Why is this important?  ES & S and Diebold are the two largest suppliers of electronic voting machines and voting software in the country.  With the sale by Diebold of PES to Election Systems & Software, one company will control the overwhelming majority of elections in the United States.  According to the ES & S website, “nearly 67 million registered voters are supported by ES&S equipment.”  With the purchase of PES, ES & S will “support” even more voters in almost every state in the country.

This is not the first time ES & S has attempted to buy out the (little) competition it has.  As one watchdog group reports, in 1997 ES & S attempted to buy Business Records Corporation but was denied the sale by the Securities and Exchange Commission.  The SEC denied the sale because of antitrust concerns.  Business Records Corporation was subsequently divided between ES & S and Sequoia Voting Systems.  So, while ES & S didn’t get the entire business, it did receive a larger portion of the election market than it had. 

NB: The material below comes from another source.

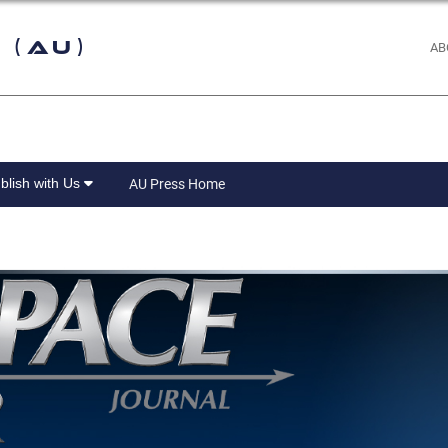
 (AU)
AB
blish with Us
AU Press Home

The healthcare reform debate and the economy have rightly dominated political discussion in the country for some time.  But I would suggest that the sale of PES to ES & S is just as important.  The potential problems with electronic voting are numerous.   In 2006, polling places in eight counties in Arkansas were forced to find other voting systems for a scheduled runoff election when they discovered programming errors in the ES & S touch-screen machines.  This year, six election officials in Clay County, Kentucky, were indicted for discovering and using a flaw  in the interface of ES & S  touch-screen systems to change the votes of voters after the voter believed they had completed voting (This link will take you to the indictment:  These are only a couple examples of reported problems.

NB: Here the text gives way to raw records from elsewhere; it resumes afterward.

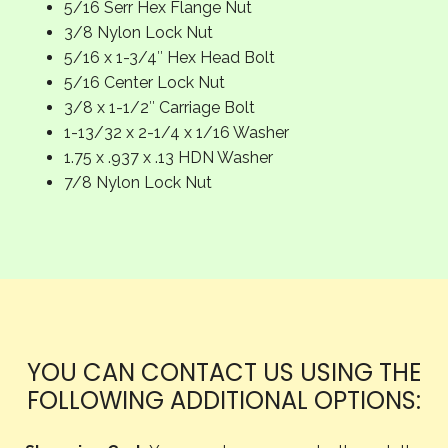
5/16 Serr Hex Flange Nut
3/8 Nylon Lock Nut
5/16 x 1-3/4″ Hex Head Bolt
5/16 Center Lock Nut
3/8 x 1-1/2″ Carriage Bolt
1-13/32 x 2-1/4 x 1/16 Washer
1.75 x .937 x .13 HDN Washer
7/8 Nylon Lock Nut
YOU CAN CONTACT US USING THE
FOLLOWING ADDITIONAL OPTIONS: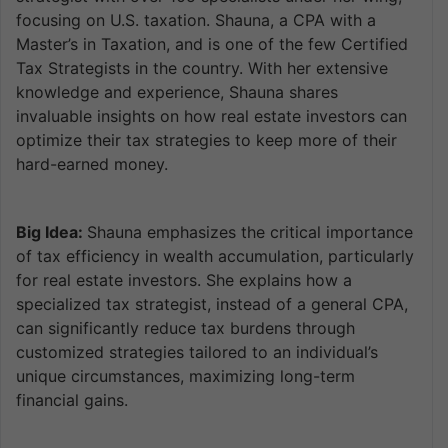
focusing on U.S. taxation. Shauna, a CPA with a
Master’s in Taxation, and is one of the few Certified
Tax Strategists in the country. With her extensive
knowledge and experience, Shauna shares
invaluable insights on how real estate investors can
optimize their tax strategies to keep more of their
hard-earned money.
Big Idea:
Shauna emphasizes the critical importance
of tax efficiency in wealth accumulation, particularly
for real estate investors. She explains how a
specialized tax strategist, instead of a general CPA,
can significantly reduce tax burdens through
customized strategies tailored to an individual’s
unique circumstances, maximizing long-term
financial gains.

The political parties debate (and I use that term loosely) issues in an attempt to gain public support and votes.  Politicians want to win campaigns, and this can only happen if the office holder persuades supporters to vote.  Hence, voting is important.   But will we hear about the potential problems of one privately held company controlling the great majority of all elections in the country from any politician?  Will we hear about the potential for vote tampering with the use of electronic voting machines?  I doubt it.  Why?  Because the actual voting system in the U.S. is not important until after the voting is done.  After the problems occur, then one party can blame the other one for all the trouble.  This is how politicians handle election problems…deal with it after it happens because it makes for better politics.  Fire up the base and accuse the other side of stealing the election.

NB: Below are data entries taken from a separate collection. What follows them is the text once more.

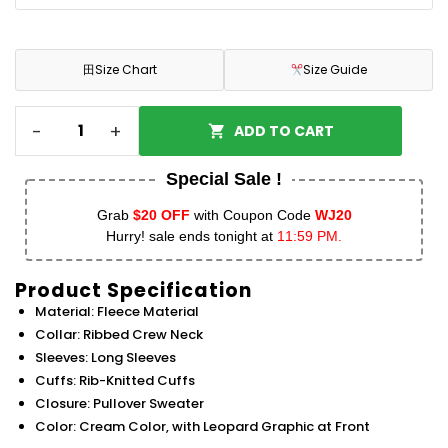
田
Size Chart
Size Guide
-
+
ADD TO CART
Special Sale !
Grab
$20 OFF
with Coupon Code
WJ20
Hurry! sale ends tonight at
11:59 PM.
Product Specification
Material: Fleece Material
Collar: Ribbed Crew Neck
Sleeves: Long Sleeves
Cuffs: Rib-Knitted Cuffs
Closure: Pullover Sweater
Color: Cream Color, with Leopard Graphic at Front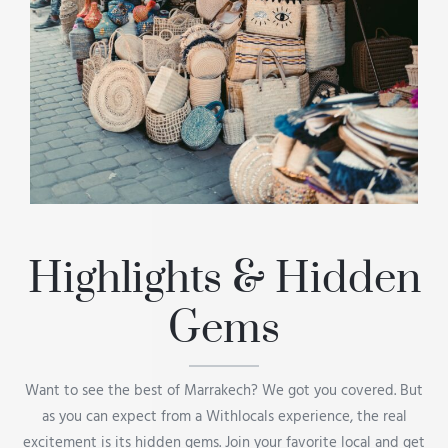
Highlights & Hidden
Gems
Want to see the best of Marrakech? We got you covered. But
as you can expect from a Withlocals experience, the real
excitement is its hidden gems. Join your favorite local and get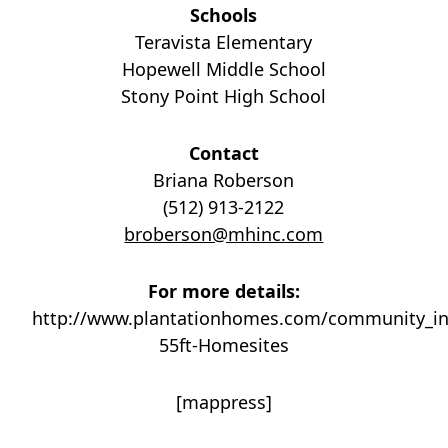
Schools
Teravista Elementary
Hopewell Middle School
Stony Point High School
Contact
Briana Roberson
(512) 913-2122
broberson@mhinc.com
For more details:
http://www.plantationhomes.com/community_in
55ft-Homesites
[mappress]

But what would happen if we actual dealt with these things up front?  If voting really matters, then shouldn’t we be concerned about electronic voting machines and software that may be able to be hacked and tampered with?  Shouldn’t we all be worried about one company consolidating power and counting millions and millions of votes?  If politicians are so concerned with getting all of us to vote, then shouldn’t these same people be concerned with the machines and software that do not leave a paper trail and can potentially be hacked?  Leaders step up and talk about issues even when it is not popular or on the public radar.  I hope some legislator steps up and addresses the concerns with ES & S and with electronic voting in general.  But if the past tells us anything, we will discuss this again after the 2010 midterm elections.



One Response

  1. So here’s an idea. Mark the ballot with a big X then dip your finger in the ink so officials can tell you voted. I agree totally that the problems inherent with any electronic voting method should be closely scrutinized. Oh wait! I can hear the Supreme Court ruling on this issue during Obama v. Mitch.